Look through the material below and show every line with the word "partner".
---------- Record excerpts
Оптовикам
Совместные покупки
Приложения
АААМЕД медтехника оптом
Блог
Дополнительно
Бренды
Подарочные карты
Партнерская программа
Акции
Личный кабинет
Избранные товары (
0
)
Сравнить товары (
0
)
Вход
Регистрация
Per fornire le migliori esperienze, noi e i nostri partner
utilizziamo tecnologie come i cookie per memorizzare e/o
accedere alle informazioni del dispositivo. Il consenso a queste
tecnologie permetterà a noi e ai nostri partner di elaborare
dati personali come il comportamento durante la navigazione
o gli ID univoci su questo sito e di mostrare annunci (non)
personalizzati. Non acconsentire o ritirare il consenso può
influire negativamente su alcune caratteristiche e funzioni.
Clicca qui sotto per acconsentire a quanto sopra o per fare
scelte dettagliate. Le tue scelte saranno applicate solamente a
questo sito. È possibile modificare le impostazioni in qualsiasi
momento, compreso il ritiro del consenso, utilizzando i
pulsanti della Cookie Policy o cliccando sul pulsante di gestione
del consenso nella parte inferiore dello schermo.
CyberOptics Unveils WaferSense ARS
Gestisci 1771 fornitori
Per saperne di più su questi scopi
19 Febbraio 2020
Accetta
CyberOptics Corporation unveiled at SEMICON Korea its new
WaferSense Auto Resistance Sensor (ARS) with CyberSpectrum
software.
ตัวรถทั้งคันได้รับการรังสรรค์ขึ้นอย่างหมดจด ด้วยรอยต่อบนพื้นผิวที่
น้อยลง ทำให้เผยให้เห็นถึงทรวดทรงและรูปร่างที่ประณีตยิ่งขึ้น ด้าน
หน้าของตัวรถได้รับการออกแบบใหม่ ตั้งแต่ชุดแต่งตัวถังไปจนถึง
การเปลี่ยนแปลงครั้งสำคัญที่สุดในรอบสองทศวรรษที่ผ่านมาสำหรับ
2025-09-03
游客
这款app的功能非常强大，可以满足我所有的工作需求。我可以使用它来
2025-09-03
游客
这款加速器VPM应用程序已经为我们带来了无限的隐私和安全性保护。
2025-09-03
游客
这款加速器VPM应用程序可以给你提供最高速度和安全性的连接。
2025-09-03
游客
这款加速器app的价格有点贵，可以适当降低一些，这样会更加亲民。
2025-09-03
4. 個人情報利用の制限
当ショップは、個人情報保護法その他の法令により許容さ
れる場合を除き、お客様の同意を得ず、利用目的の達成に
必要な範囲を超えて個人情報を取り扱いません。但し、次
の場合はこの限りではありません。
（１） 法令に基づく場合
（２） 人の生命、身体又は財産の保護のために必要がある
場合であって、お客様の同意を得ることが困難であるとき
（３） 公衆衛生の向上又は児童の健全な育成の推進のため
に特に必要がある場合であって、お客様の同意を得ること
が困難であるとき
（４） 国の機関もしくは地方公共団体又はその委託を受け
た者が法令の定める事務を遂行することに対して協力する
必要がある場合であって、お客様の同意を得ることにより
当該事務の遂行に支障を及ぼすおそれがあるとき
--------------------
[Your response]
Per fornire le migliori esperienze, noi e i nostri partner
tecnologie permetterà a noi e ai nostri partner di elaborare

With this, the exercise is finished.